■ Exercise instructions: Write out every line below again exactly as it stands, skipping each image.

■ Data excerpts:
----

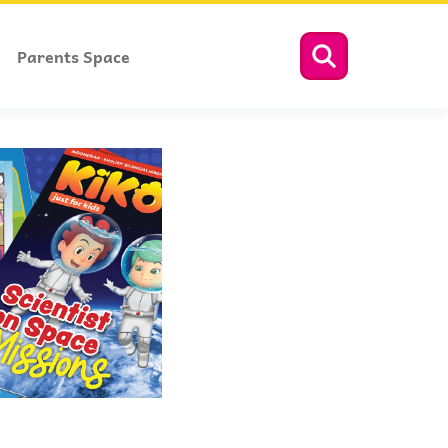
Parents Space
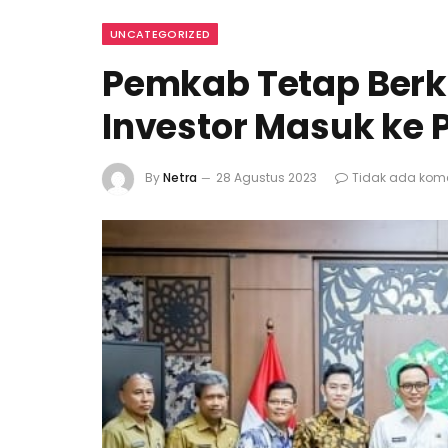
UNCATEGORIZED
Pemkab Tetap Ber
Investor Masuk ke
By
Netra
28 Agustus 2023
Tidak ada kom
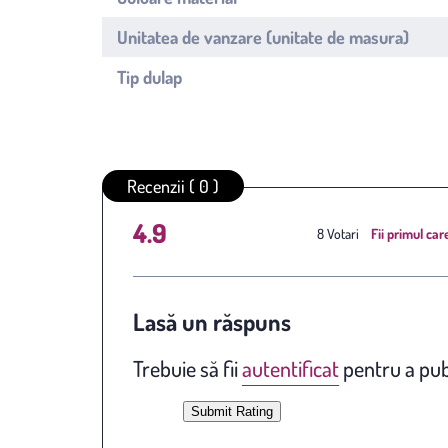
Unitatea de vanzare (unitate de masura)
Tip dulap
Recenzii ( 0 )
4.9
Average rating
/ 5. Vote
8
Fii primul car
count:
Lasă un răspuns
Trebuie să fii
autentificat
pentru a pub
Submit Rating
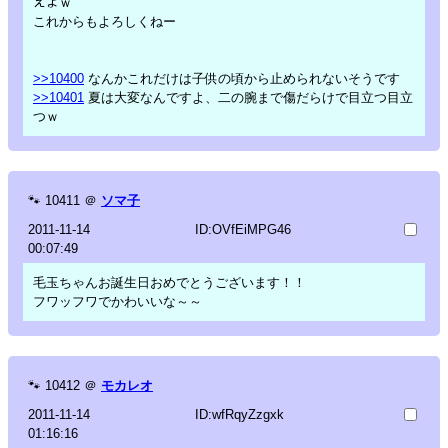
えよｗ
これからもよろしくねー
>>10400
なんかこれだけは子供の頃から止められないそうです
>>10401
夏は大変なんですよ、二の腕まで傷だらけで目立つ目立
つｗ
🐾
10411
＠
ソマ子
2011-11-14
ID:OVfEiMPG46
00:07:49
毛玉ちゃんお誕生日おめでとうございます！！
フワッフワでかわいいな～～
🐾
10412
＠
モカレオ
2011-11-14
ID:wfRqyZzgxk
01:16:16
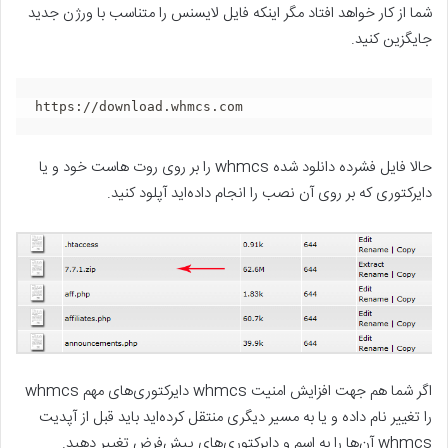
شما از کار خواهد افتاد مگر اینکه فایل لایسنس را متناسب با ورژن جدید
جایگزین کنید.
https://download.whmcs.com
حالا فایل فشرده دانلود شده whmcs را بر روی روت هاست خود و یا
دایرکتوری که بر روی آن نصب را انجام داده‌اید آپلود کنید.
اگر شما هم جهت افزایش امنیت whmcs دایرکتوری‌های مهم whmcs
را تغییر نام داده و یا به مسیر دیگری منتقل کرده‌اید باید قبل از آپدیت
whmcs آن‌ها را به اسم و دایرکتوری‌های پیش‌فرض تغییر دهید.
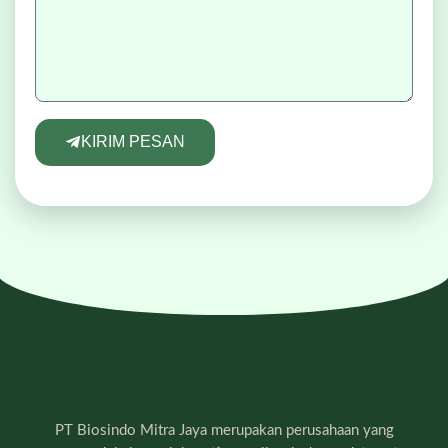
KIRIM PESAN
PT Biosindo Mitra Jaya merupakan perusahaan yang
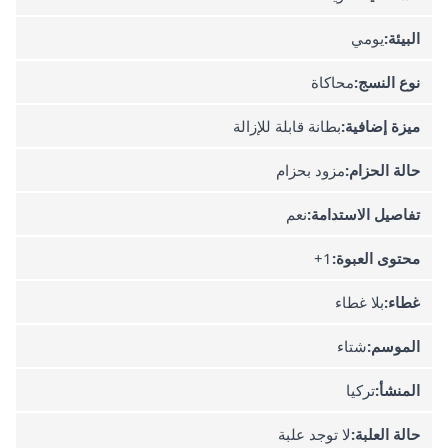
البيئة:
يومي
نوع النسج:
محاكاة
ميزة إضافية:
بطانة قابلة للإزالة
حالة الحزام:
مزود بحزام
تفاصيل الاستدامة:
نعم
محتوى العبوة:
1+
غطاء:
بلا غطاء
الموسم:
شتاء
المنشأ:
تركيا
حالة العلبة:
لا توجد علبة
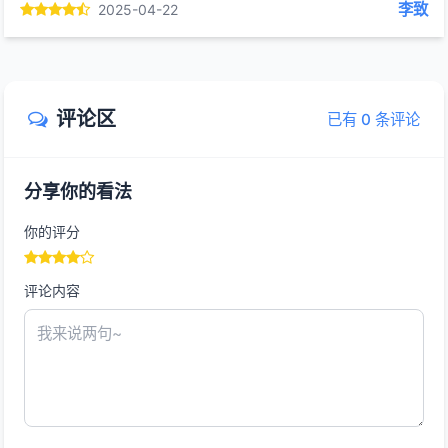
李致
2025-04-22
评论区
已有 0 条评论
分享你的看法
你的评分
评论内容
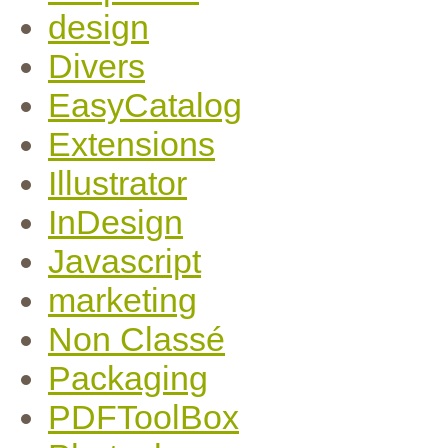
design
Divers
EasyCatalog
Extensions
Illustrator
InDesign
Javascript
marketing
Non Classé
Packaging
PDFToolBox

----

■ Written solution:
Parents Space
UNCATEGORIZED
Pemkab Tetap Ber
Investor Masuk ke
By
Netra
28 Agustus 2023
Tidak ada kom
Unitatea de vanzare (unitate de masura)
Tip dulap
Recenzii ( 0 )
4.9
Average rating
/ 5. Vote
8
Fii primul car
count:
Lasă un răspuns
Trebuie să fii
autentificat
pentru a pub
Submit Rating
えよｗ
これからもよろしくねー
>>10400
なんかこれだけは子供の頃から止められないそうです
>>10401
夏は大変なんですよ、二の腕まで傷だらけで目立つ目立
つｗ
🐾
10411
＠
ソマ子
2011-11-14
ID:OVfEiMPG46
00:07:49
毛玉ちゃんお誕生日おめでとうございます！！
フワッフワでかわいいな～～
🐾
10412
＠
モカレオ
2011-11-14
ID:wfRqyZzgxk
01:16:16
شما از کار خواهد افتاد مگر اینکه فایل لایسنس را متناسب با ورژن جدید
جایگزین کنید.
https://download.whmcs.com
حالا فایل فشرده دانلود شده whmcs را بر روی روت هاست خود و یا
دایرکتوری که بر روی آن نصب را انجام داده‌اید آپلود کنید.
اگر شما هم جهت افزایش امنیت whmcs دایرکتوری‌های مهم whmcs
را تغییر نام داده و یا به مسیر دیگری منتقل کرده‌اید باید قبل از آپدیت
whmcs آن‌ها را به اسم و دایرکتوری‌های پیش‌فرض تغییر دهید.
KIRIM PESAN
PT Biosindo Mitra Jaya merupakan perusahaan yang
البيئة:
يومي
نوع النسج:
محاكاة
ميزة إضافية:
بطانة قابلة للإزالة
حالة الحزام:
مزود بحزام
تفاصيل الاستدامة:
نعم
محتوى العبوة:
1+
غطاء:
بلا غطاء
الموسم:
شتاء
المنشأ:
تركيا
حالة العلبة:
لا توجد علبة
李致
2025-04-22
评论区
已有 0 条评论
分享你的看法
你的评分
评论内容
design
Divers
EasyCatalog
Extensions
Illustrator
InDesign
Javascript
marketing
Non Classé
Packaging
PDFToolBox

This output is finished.